Sharak frowned.  "I had noticed that.  Why?"

Niirin looked away, out over the rushing water.  Darkness had fallen completely now, leaving only the distant glimmer of stars and the light of the lanterns to illuminate the area around them.  They might have been suspended in time.  "Why else?" she asked bitterly.  "A Sorcerer's wish.  One of us displeased him, so all of our fox-skins he did demand."  Her coppery eyebrows drew down sharply.  "One of the last am I.  Hunted have we been.  Chased the world over.  If caught, magick is used and taken are our changed skins."

Sharak looked away from her pain and sighed.  "I am sorry."  He could feel Ruh's own sympathy, a silent apology to the fox-spirit.

Niirin looked at him for a long time, then nodded.  "So you are.  Why is this?"  She cocked her head when he looked back at her.  "Not like other Sorcerers are you.  Compassion you show."

Sharak chuckled.  "I have not been a sorcerer for a very long time.  Nor even a shapeshifter, and that I was born."

"Another something you decided against mentioning?" Dar's voice asked from the darkness.
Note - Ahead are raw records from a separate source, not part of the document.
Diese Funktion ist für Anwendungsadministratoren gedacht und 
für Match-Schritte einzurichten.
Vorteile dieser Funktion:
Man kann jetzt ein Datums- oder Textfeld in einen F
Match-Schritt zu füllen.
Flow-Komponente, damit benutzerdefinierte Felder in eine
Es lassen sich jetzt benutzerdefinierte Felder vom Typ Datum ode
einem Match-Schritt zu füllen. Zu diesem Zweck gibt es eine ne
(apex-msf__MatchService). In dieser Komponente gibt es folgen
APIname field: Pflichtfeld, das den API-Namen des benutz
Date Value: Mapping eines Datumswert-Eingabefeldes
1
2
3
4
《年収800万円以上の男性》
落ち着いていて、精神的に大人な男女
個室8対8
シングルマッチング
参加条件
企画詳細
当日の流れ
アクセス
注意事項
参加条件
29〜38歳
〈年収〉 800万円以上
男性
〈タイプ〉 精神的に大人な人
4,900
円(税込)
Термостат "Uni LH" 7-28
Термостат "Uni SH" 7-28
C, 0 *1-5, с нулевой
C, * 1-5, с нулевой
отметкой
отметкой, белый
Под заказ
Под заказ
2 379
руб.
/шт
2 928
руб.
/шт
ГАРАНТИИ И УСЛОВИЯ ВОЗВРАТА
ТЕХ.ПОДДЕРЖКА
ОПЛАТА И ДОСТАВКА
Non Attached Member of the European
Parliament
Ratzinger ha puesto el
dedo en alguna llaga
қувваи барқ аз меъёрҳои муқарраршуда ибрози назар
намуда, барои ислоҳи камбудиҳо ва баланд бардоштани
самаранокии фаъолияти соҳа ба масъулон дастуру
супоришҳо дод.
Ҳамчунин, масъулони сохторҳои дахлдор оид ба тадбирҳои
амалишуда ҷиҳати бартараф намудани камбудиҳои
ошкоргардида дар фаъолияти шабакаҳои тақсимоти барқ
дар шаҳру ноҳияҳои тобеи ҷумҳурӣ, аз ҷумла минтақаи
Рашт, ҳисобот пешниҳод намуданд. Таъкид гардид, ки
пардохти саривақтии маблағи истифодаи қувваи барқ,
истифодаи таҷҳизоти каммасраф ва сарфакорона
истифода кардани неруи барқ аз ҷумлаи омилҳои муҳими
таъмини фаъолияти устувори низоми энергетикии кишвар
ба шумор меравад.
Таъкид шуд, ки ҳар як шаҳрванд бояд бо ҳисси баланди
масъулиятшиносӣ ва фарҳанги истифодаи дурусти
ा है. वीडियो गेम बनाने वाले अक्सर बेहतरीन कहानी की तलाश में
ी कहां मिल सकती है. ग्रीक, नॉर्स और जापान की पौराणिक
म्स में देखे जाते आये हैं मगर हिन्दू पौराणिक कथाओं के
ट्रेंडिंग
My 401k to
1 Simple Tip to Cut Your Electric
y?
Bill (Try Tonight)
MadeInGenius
Sharak froze, mentally cursing his luck.  This was not something he had planned on revealing so soon.  He forced himself to turn and face the BeastMaster as he came into the light of the torches.  Dar's face was set in a still mask, the way it always was when he was hurt or angry.  He seemed so terribly, impossibly young, and yet he was one of Sharak's best -- only -- friends.  Sharak sighed.  "There never seemed to be a right time," he said, attempting humor.

"Try now."

Dar stepped onto the bridge, standing beside Niirin, who looked from one to the other with humor.  "Going will I be," she said, her voice quivering with laughter.  Oh yes, she was definitely the embodiment of mischief now.  "Meal of a tiger is to be preferred than being between the two of you."
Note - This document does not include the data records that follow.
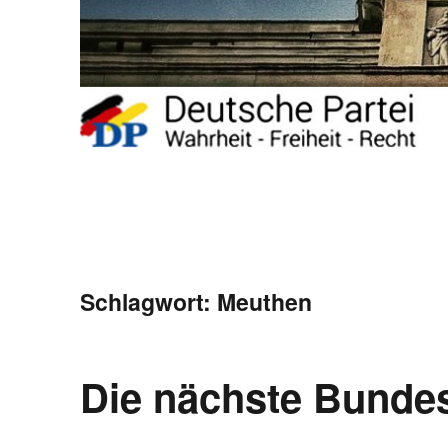
Schlagwort:
Meuthen
Die nächste Bunde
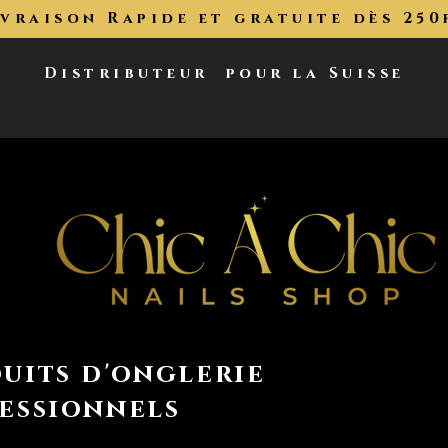
ivraison Rapide et gratuite dès 250
Distributeur
pour la Suisse
uits d'onglerie
essionnels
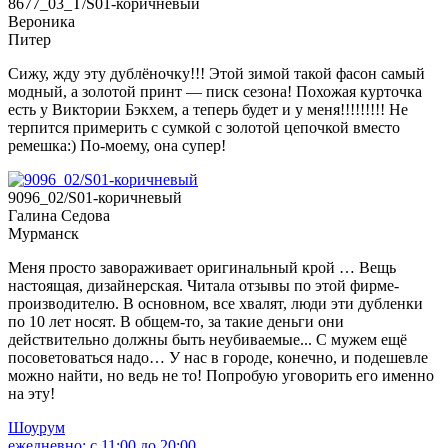
8677_03_T/S01-коричневый
Вероника
Питер
Сижу, жду эту дублёночку!!! Этой зимой такой фасон самый
модный, а золотой принт — писк сезона! Похожая курточка
есть у Виктории Бэкхем, а теперь будет и у меня!!!!!!!!! Не
терпится примерить с сумкой с золотой цепочкой вместо
ремешка:) По-моему, она супер!
9096_02/S01-коричневый
Галина Седова
Мурманск
Меня просто завораживает оригинальный крой … Вещь
настоящая, дизайнерская. Читала отзывы по этой фирме-
производителю. В основном, все хвалят, люди эти дубленки
по 10 лет носят. В общем-то, за такие деньги они
действительно должны быть неубиваемые... С мужем ещё
посоветоваться надо… У нас в городе, конечно, и подешевле
можно найти, но ведь не то! Попробую уговорить его именно
на эту!
Шоурум
ежедневно: с 11:00 до 20:00.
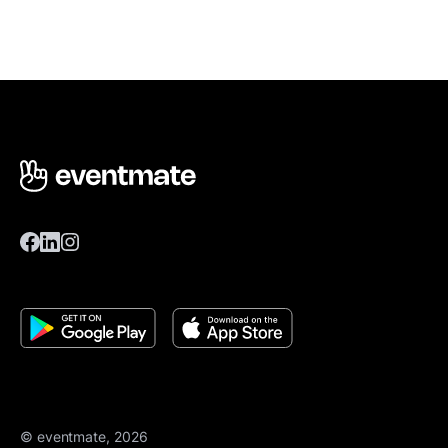
© eventmate, 2026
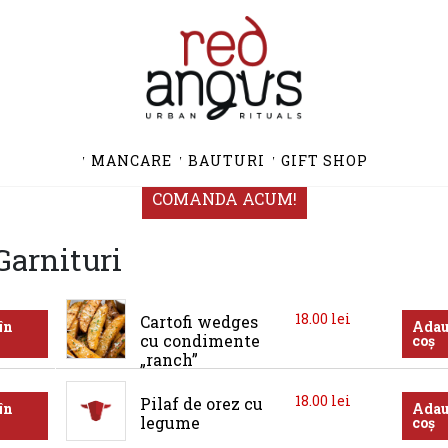
MANCARE
BAUTURI
GIFT SHOP
COMANDA ACUM!
Garnituri
18.00
lei
Cartofi wedges 
în
Adau
cu condimente 
coș
„ranch”
18.00
lei
Pilaf de orez cu 
în
Adau
legume
coș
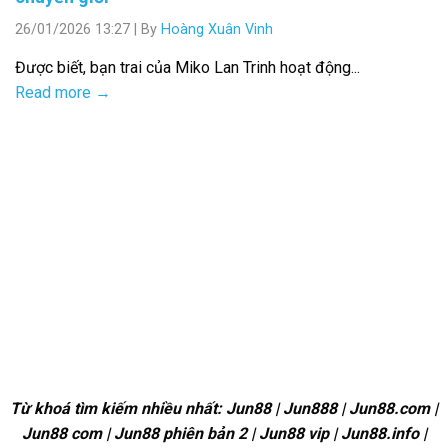
26/01/2026 13:27
|
By
Hoàng Xuân Vinh
Được biết, bạn trai của Miko Lan Trinh hoạt động...
Read more →
Từ khoá tìm kiếm nhiều nhất: Jun88 | Jun888 | Jun88.com |
Jun88 com | Jun88 phiên bản 2 | Jun88 vip | Jun88.info |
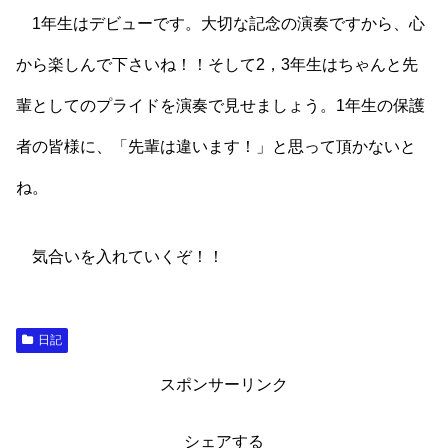
1年生はデビューです。大切な記念の演奏ですから、心
から楽しんで下さいね！！そして2，3年生はちゃんと先
輩としてのプライドを演奏で見せましょう。1年生の保護
者の皆様に、「先輩は違います！」と思って頂かないと
ね。
気合いを入れていくぞ！！
日記
スポンサーリンク
シェアする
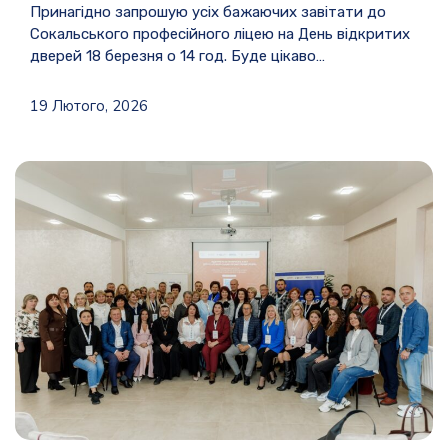
Принагідно запрошую усіх бажаючих завітати до
Сокальського професійного ліцею на День відкритих
дверей 18 березня о 14 год. Буде цікаво…
19 Лютого, 2026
She left the bridge and vanished into the night; Sharak didn't think it was simply the effect of the torchlight.  Ruh's reaction was a mix of amusement and resignation; he would talk to Sharak about these secrets later, but right now it was the BeastMaster's turn.   I'm going to go . . . scouting, he said.  
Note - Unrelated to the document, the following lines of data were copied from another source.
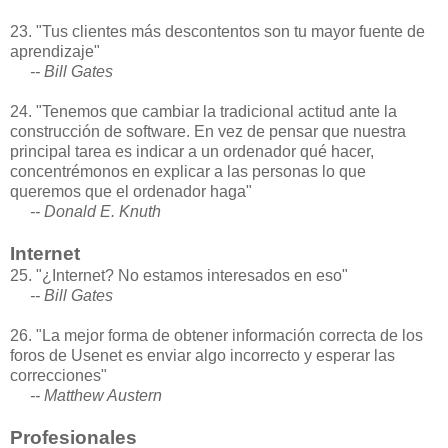
23. "Tus clientes más descontentos son tu mayor fuente de
aprendizaje"
-- Bill Gates
24. "Tenemos que cambiar la tradicional actitud ante la
construcción de software. En vez de pensar que nuestra
principal tarea es indicar a un ordenador qué hacer,
concentrémonos en explicar a las personas lo que
queremos que el ordenador haga"
-- Donald E. Knuth
Internet
25. "¿Internet? No estamos interesados en eso"
-- Bill Gates
26. "La mejor forma de obtener información correcta de los
foros de Usenet es enviar algo incorrecto y esperar las
correcciones"
-- Matthew Austern
Profesionales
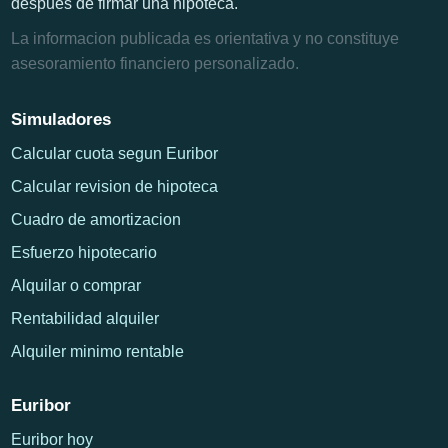
despues de firmar una hipoteca.
La informacion publicada es orientativa y no constituye
asesoramiento financiero personalizado.
Simuladores
Calcular cuota segun Euribor
Calcular revision de hipoteca
Cuadro de amortizacion
Esfuerzo hipotecario
Alquilar o comprar
Rentabilidad alquiler
Alquiler minimo rentable
Euribor
Euribor hoy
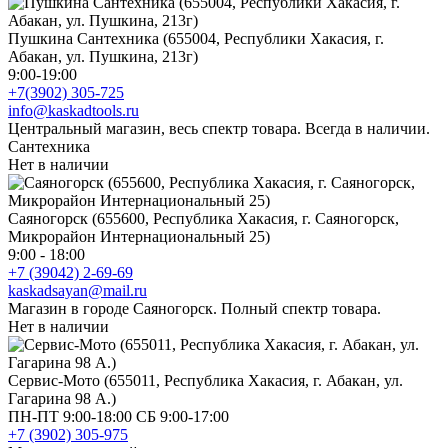
Пушкина Сантехника (655004, Республики Хакасия, г.
Абакан, ул. Пушкина, 213г)
9:00-19:00
+7(3902) 305-725
info@kaskadtools.ru
Центральный магазин, весь спектр товара. Всегда в наличии.
Сантехника
Нет в наличии
Саяногорск (655600, Республика Хакасия, г. Саяногорск,
Микрорайон Интернациональный 25)
9:00 - 18:00
+7 (39042) 2-69-69
kaskadsayan@mail.ru
Магазин в городе Саяногорск. Полный спектр товара.
Нет в наличии
Сервис-Мото (655011, Республика Хакасия, г. Абакан, ул.
Гагарина 98 А.)
ПН-ПТ 9:00-18:00 СБ 9:00-17:00
+7 (3902) 305-975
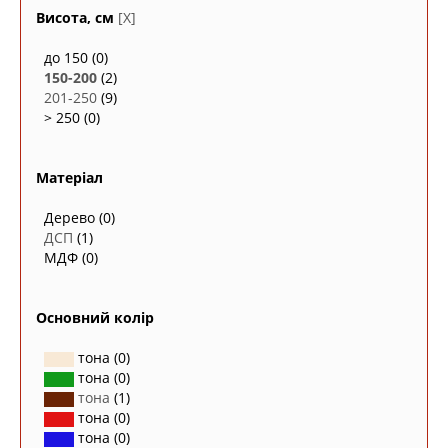
Висота, см
[X]
до 150
(0)
150-200
(2)
201-250
(9)
> 250
(0)
Матеріал
Дерево
(0)
ДСП
(1)
МДФ
(0)
Основний колір
тона
(0)
тона
(0)
тона
(1)
тона
(0)
тона
(0)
The joke in that statement was not lost on either BeastMaster or shapeshifter, but neither one really acknowledged it.  Ruh gave a little  harrumph at their lack of reaction to his wit.  Then he got up, stretched casually as if to imply that this change of position had nothing whatsoever to do with them but had been planned all along, and glided off into the forest.

The shapeshifter sighed again and turned to face the wrath of the BeastMaster.  It didn't make him feel particularly better when Dar remained silent, waiting for him to speak first.  "What was I supposed to say?  And why should there have been any need?"

"I'm your friend."

"Yes, you are.  And that is precisely the point.  I--"  Sharak shook his head and forced himself to admit the truth.  "I was afraid of what you might think, feel, if you knew.  The only thing you know of Sorcerers is the one who served the Terrons.  The one you hate."

Dar shook his head.  "You think me so shallow as that?"  He stepped up onto the bridge, the hurt clear in his eyes.  "You were my friend, my teacher . . . Nothing would have changed that."

Sharak's eyes met his, held Dar's gaze as he asked quietly, "Not even knowing that once I could do this?"  He held up a hand and power flared across his fingertips, leaping in electric arcs to form a ball of energy.  It hovered for a moment at his fingers, then it flew towards Dar.